A novel fluid identification method based on a high-precision spectral decomposition method

Abstract

Time-frequency decomposition technology is an effective tool to analyze non-stationary signals. Improving resolution of spectral decomposition techniques is important to extract more useful information from the received signal. Wigner-Ville distribution (WVD) has been widely applied in seismic signal analysis, it can better analyzes seismic signals due to many excellent mathematical properties, but this method has a drawback that cross terms interference exists in the analyzing of multi-component signals, which severely limits its application. The combination of the complex domain matching-pursuit (CDMP) with this approach effectively solves this problem. However, the conventional CDMP-WVD does not take the influence of the scale parameter on the Morlet wavelet waveform into account, which reduces the time-frequency resolution of CDMP-WVD. Therefore, in order to correct the defect that the atomic waveforms change only with the frequency parameter, we propose an improved spectral decomposition method ICDMP-WVD that considers the scale parameter. In this study, we first analyze influences of the scale parameter on Morlet wavelet waveform and make the scale parameter as search parameter, that improves the computational efficiency and time-frequency resolution of the traditional CDMP-WVD method.

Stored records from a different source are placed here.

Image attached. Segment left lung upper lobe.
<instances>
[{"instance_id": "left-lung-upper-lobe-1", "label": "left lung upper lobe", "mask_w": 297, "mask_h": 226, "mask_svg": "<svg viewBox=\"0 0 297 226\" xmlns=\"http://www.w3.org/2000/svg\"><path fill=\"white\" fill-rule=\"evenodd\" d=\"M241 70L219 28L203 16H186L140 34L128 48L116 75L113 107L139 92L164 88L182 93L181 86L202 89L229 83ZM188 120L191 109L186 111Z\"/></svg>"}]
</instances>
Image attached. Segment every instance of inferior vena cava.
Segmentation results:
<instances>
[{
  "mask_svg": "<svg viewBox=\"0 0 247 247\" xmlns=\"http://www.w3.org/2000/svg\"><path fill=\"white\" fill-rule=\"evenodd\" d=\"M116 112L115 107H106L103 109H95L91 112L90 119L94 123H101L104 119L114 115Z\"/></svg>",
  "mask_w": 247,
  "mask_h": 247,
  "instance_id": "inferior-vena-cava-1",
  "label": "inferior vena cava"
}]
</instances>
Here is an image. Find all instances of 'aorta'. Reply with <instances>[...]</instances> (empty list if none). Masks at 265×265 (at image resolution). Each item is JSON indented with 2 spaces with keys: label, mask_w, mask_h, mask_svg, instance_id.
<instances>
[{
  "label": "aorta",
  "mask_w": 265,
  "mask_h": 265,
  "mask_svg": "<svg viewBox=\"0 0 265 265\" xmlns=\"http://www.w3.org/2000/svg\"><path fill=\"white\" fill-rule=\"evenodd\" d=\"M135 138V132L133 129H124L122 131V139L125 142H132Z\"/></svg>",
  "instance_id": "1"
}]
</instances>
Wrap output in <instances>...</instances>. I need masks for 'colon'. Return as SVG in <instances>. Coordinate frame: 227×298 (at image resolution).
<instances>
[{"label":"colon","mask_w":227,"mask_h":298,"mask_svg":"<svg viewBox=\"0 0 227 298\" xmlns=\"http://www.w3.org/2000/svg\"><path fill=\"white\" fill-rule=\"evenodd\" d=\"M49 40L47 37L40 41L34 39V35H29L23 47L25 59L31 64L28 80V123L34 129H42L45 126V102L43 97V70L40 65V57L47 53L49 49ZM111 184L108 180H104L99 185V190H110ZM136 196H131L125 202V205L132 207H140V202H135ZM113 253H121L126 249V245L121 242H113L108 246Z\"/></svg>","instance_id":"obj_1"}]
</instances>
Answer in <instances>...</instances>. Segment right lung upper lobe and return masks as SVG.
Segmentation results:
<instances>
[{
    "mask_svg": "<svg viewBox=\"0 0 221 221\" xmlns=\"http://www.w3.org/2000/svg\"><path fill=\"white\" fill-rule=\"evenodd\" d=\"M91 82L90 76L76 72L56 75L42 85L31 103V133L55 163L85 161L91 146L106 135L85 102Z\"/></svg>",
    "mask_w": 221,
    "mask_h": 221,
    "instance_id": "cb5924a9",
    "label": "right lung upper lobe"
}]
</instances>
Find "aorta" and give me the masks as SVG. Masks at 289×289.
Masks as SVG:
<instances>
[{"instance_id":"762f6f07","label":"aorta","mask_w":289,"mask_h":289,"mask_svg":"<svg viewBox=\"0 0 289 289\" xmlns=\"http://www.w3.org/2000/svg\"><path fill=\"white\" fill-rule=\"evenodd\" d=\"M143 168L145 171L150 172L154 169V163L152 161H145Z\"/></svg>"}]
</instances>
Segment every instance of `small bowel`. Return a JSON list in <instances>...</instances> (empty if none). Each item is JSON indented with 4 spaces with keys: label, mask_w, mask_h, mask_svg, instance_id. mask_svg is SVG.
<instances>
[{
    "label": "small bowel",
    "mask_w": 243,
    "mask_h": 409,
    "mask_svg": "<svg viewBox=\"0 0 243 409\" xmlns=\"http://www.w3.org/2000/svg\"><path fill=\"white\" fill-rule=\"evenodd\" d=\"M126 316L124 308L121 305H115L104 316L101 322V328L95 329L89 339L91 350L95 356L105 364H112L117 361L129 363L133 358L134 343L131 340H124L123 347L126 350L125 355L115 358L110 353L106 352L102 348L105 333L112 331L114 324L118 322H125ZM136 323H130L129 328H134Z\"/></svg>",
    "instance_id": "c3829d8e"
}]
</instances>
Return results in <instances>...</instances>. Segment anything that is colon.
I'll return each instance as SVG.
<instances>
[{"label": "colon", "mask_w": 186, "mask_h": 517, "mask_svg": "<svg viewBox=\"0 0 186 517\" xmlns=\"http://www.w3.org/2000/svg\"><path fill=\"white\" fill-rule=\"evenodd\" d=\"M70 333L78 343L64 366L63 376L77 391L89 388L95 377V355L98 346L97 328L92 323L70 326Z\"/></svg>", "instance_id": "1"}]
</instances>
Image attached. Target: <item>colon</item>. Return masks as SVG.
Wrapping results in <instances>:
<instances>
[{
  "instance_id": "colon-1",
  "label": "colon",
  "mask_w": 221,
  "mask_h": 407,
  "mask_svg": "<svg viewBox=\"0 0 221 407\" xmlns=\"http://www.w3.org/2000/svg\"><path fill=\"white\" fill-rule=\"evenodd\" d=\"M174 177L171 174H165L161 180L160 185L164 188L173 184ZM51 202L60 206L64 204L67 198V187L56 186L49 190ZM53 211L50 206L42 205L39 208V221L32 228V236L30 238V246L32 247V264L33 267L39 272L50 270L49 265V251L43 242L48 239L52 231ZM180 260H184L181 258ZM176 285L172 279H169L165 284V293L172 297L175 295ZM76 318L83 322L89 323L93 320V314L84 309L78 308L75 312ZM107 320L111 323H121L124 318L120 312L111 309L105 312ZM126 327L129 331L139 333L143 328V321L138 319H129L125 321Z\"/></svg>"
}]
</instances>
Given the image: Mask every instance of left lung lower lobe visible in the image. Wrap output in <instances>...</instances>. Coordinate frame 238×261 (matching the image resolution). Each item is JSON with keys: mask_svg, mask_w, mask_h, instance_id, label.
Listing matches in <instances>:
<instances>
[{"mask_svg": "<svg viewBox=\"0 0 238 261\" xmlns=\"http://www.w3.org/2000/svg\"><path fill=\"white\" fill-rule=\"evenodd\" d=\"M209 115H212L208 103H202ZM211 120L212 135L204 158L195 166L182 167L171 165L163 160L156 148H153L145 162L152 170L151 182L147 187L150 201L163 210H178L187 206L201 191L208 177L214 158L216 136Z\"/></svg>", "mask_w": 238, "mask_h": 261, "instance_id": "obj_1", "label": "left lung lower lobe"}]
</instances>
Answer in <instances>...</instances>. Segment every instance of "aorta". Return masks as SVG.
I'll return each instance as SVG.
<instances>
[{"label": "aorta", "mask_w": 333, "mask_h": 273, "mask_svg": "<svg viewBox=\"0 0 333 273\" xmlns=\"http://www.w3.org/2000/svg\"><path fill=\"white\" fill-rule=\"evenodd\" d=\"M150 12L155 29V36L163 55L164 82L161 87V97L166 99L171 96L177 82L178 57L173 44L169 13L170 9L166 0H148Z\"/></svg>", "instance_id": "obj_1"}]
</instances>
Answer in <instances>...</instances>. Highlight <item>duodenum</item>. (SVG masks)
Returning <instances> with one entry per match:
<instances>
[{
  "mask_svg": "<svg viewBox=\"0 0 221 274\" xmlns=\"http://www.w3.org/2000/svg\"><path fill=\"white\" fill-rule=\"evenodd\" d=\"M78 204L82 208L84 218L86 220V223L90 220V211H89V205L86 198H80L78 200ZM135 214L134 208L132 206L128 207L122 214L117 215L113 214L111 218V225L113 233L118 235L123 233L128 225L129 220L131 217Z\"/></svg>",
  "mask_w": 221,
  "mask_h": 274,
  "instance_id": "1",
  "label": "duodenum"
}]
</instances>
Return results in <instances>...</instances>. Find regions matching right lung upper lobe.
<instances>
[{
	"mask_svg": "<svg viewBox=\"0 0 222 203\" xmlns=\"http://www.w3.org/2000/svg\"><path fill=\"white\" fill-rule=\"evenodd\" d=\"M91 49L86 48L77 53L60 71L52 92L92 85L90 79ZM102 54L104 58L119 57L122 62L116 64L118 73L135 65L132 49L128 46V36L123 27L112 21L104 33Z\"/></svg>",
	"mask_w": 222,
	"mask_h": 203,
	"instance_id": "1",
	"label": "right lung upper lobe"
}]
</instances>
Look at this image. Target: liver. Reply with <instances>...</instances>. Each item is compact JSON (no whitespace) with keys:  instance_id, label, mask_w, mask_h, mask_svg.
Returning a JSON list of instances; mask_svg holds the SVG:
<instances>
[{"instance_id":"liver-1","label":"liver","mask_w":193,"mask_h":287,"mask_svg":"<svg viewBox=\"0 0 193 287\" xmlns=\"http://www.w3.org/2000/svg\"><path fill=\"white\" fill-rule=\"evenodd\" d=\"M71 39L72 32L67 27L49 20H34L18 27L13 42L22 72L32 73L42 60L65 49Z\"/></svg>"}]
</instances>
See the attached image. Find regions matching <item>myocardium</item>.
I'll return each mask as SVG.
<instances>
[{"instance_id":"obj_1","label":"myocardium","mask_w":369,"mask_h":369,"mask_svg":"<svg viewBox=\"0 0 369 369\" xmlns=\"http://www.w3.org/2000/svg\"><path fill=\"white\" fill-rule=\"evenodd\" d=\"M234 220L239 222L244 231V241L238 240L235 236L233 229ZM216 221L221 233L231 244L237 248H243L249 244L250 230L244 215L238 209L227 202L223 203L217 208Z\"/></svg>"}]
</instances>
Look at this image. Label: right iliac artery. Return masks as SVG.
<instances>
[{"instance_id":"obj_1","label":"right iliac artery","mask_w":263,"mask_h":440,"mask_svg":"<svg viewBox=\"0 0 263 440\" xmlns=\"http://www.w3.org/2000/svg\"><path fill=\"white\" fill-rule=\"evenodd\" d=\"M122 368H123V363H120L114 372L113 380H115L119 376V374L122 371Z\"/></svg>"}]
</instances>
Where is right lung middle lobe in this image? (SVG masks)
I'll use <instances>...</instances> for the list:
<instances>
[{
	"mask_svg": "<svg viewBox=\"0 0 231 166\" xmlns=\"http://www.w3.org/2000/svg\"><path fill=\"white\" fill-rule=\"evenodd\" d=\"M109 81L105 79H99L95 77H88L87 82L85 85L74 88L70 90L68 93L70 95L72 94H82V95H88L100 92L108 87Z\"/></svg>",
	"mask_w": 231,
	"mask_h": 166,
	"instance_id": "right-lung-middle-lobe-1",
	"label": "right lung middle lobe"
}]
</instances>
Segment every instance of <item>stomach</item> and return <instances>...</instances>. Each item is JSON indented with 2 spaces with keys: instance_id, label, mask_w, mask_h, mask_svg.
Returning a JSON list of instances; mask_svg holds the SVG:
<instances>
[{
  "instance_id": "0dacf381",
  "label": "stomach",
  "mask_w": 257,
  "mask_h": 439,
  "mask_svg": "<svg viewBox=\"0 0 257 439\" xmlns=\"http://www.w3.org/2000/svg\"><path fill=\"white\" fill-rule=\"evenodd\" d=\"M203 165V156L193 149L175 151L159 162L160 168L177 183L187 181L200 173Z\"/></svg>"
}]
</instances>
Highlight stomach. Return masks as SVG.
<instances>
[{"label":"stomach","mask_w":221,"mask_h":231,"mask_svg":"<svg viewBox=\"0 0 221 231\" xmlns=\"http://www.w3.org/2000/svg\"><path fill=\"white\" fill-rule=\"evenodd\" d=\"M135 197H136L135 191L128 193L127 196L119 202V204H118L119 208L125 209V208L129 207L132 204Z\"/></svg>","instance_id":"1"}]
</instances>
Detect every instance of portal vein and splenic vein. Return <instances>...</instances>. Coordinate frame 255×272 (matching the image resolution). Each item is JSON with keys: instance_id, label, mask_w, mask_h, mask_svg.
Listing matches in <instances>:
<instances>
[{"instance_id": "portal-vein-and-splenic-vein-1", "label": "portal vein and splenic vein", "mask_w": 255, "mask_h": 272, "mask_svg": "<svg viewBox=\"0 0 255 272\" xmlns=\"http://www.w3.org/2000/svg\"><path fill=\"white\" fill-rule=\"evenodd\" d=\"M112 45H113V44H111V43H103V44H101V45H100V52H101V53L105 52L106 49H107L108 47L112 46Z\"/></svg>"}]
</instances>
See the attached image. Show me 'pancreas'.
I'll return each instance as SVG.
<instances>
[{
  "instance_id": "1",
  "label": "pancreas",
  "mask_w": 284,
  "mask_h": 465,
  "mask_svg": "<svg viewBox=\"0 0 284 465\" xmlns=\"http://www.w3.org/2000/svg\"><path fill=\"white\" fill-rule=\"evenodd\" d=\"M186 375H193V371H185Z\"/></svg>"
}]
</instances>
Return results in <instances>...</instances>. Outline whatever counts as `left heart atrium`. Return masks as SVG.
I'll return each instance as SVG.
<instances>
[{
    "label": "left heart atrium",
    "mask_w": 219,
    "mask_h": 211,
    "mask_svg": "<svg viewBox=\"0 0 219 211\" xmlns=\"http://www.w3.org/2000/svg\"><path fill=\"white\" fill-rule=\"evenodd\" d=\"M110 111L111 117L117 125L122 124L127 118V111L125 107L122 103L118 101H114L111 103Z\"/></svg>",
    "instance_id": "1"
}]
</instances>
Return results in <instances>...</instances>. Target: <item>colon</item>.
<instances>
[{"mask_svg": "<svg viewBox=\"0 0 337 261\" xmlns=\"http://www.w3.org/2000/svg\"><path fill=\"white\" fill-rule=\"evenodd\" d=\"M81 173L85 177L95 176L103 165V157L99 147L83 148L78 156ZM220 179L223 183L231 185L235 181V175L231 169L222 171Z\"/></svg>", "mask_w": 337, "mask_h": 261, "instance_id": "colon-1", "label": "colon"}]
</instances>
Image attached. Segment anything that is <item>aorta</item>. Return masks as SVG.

Accordingly, the seismic dispersion-dependent attributes are calculated via combing the improved CDMP-WVD algorithm and the frequency-dependent AVO inversion. We adopt a two-step frequency-dependent AVO inversion method to improve the stability of the conventional frequency-dependent AVO inversion. Theoretical data and real data application show that the approach in this study can identify gas reservoirs efficiently and accurately.